**Information given:**
□ □ □ □ □ □ □
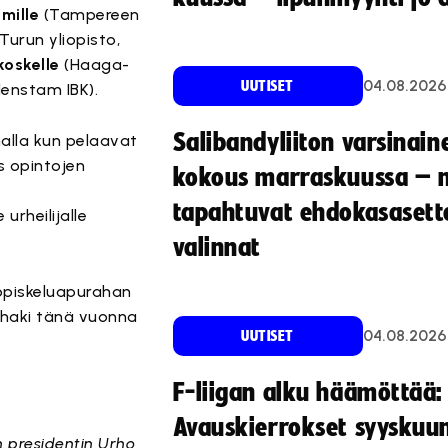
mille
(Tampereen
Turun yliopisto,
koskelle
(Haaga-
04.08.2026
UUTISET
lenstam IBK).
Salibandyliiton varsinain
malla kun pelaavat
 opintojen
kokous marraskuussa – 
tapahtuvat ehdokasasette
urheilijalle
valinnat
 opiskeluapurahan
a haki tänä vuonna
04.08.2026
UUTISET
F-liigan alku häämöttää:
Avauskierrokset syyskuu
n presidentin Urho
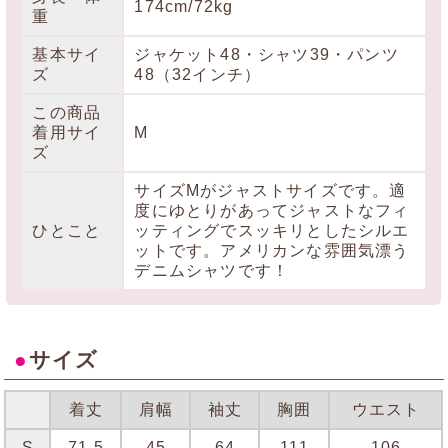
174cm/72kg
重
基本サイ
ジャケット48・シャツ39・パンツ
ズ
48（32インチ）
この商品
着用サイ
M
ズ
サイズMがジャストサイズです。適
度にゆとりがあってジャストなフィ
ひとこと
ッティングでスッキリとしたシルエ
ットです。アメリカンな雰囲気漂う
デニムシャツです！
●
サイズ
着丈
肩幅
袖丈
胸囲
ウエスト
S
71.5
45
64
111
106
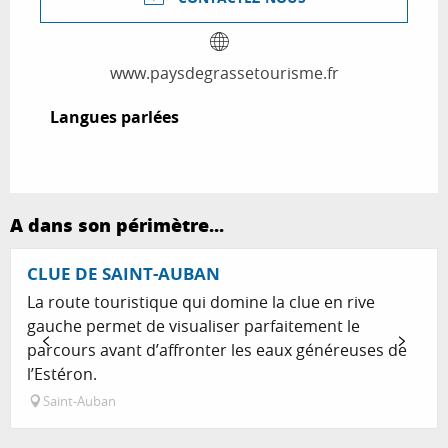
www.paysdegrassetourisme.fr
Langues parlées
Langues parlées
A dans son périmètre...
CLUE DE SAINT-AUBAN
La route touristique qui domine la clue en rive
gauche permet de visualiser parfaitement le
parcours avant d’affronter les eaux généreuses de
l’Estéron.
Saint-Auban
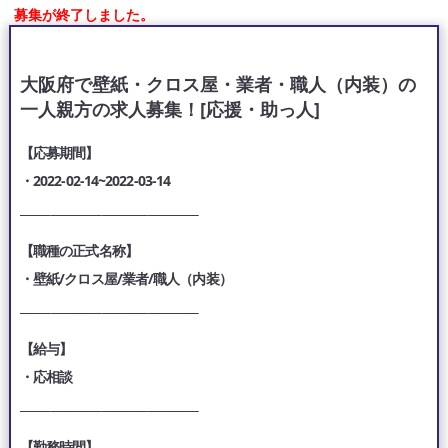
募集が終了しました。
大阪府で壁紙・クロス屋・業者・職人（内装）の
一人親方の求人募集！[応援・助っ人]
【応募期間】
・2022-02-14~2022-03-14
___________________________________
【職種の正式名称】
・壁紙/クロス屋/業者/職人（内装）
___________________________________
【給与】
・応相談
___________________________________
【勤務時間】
□ □ □ □ □ □ □
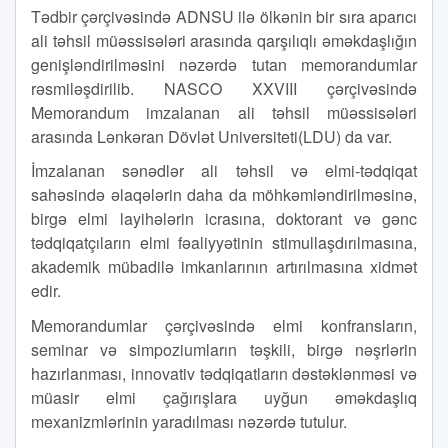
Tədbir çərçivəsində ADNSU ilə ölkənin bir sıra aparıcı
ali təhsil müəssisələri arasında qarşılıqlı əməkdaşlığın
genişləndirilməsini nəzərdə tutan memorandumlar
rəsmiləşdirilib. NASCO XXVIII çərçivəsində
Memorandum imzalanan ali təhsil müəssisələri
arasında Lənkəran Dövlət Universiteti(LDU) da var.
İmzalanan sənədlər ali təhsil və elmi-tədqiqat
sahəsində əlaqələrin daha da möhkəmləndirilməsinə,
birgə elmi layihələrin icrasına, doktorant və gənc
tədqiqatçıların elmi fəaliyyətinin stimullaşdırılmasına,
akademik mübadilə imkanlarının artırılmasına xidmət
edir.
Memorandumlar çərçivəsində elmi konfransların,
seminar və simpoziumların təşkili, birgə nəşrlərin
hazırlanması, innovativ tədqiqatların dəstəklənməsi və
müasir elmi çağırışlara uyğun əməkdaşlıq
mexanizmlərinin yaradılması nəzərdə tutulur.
□ □ □ □ □ □ □
**Work to complete:** The lines to return are those in the entries above that hold "birgə".

**Result of this task:**
birgə elmi layihələrin icrasına, doktorant və gənc
seminar və simpoziumların təşkili, birgə nəşrlərin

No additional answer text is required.